▶ Directions
Once the line with "δυσάρεστη ή ευχάριστη" is found in the entries below, print it and each following line exactly, stopping after the line with "las distintas"; print nothing else.

======== Supplied data ========

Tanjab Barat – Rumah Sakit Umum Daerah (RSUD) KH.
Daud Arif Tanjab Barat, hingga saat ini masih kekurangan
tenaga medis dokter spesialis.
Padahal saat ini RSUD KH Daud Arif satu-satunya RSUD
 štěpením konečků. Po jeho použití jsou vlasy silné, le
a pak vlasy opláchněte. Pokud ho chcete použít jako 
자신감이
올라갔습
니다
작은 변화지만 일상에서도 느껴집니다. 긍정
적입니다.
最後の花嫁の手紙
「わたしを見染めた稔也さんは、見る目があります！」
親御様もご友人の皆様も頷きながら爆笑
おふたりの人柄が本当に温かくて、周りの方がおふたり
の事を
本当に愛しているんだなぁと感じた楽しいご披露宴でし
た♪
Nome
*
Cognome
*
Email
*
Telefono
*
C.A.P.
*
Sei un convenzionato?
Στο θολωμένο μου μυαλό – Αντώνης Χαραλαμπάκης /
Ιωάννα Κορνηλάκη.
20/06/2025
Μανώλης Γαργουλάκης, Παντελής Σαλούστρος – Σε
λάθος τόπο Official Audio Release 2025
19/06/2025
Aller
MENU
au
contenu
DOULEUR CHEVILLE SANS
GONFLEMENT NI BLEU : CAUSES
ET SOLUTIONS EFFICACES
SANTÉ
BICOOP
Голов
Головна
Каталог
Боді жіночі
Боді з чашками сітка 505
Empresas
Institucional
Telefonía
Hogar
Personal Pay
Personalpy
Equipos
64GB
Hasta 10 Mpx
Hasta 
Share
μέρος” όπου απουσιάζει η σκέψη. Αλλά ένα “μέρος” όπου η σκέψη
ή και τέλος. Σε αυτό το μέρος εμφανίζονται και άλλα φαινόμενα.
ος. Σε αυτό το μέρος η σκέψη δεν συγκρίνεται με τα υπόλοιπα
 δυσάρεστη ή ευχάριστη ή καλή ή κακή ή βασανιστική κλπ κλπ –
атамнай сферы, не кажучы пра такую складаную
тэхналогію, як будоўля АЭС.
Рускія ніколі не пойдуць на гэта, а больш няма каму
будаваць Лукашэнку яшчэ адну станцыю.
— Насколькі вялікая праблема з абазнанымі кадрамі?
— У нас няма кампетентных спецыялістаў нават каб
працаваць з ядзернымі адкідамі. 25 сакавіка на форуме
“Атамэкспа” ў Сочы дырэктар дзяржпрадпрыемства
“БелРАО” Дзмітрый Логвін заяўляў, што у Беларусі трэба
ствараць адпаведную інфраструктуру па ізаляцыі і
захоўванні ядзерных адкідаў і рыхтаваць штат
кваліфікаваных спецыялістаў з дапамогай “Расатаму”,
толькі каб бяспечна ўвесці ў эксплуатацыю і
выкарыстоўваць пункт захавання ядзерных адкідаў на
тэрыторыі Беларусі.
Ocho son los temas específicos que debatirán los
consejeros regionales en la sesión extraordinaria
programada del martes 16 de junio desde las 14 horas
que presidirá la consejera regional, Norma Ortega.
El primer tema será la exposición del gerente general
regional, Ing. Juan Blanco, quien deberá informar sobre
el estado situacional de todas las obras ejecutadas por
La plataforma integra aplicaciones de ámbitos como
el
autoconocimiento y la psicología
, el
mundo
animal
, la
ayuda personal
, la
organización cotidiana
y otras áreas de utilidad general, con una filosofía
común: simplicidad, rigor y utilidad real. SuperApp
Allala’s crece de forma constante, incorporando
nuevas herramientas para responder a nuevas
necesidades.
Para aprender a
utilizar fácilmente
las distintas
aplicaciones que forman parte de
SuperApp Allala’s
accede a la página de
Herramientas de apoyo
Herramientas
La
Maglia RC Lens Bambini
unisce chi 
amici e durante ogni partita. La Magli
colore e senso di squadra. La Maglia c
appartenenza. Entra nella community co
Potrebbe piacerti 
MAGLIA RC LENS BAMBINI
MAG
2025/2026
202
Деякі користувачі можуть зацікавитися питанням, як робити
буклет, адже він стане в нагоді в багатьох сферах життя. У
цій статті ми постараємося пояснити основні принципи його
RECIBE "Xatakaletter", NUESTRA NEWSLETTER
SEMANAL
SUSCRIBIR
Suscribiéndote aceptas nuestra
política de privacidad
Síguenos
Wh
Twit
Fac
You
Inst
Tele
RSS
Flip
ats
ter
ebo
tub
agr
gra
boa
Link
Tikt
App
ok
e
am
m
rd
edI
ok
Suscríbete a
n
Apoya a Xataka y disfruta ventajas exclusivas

========

▶ Answer section
 δυσάρεστη ή ευχάριστη ή καλή ή κακή ή βασανιστική κλπ κλπ –
атамнай сферы, не кажучы пра такую складаную
тэхналогію, як будоўля АЭС.
Рускія ніколі не пойдуць на гэта, а больш няма каму
будаваць Лукашэнку яшчэ адну станцыю.
— Насколькі вялікая праблема з абазнанымі кадрамі?
— У нас няма кампетентных спецыялістаў нават каб
працаваць з ядзернымі адкідамі. 25 сакавіка на форуме
“Атамэкспа” ў Сочы дырэктар дзяржпрадпрыемства
“БелРАО” Дзмітрый Логвін заяўляў, што у Беларусі трэба
ствараць адпаведную інфраструктуру па ізаляцыі і
захоўванні ядзерных адкідаў і рыхтаваць штат
кваліфікаваных спецыялістаў з дапамогай “Расатаму”,
толькі каб бяспечна ўвесці ў эксплуатацыю і
выкарыстоўваць пункт захавання ядзерных адкідаў на
тэрыторыі Беларусі.
Ocho son los temas específicos que debatirán los
consejeros regionales en la sesión extraordinaria
programada del martes 16 de junio desde las 14 horas
que presidirá la consejera regional, Norma Ortega.
El primer tema será la exposición del gerente general
regional, Ing. Juan Blanco, quien deberá informar sobre
el estado situacional de todas las obras ejecutadas por
La plataforma integra aplicaciones de ámbitos como
el
autoconocimiento y la psicología
, el
mundo
animal
, la
ayuda personal
, la
organización cotidiana
y otras áreas de utilidad general, con una filosofía
común: simplicidad, rigor y utilidad real. SuperApp
Allala’s crece de forma constante, incorporando
nuevas herramientas para responder a nuevas
necesidades.
Para aprender a
utilizar fácilmente
las distintas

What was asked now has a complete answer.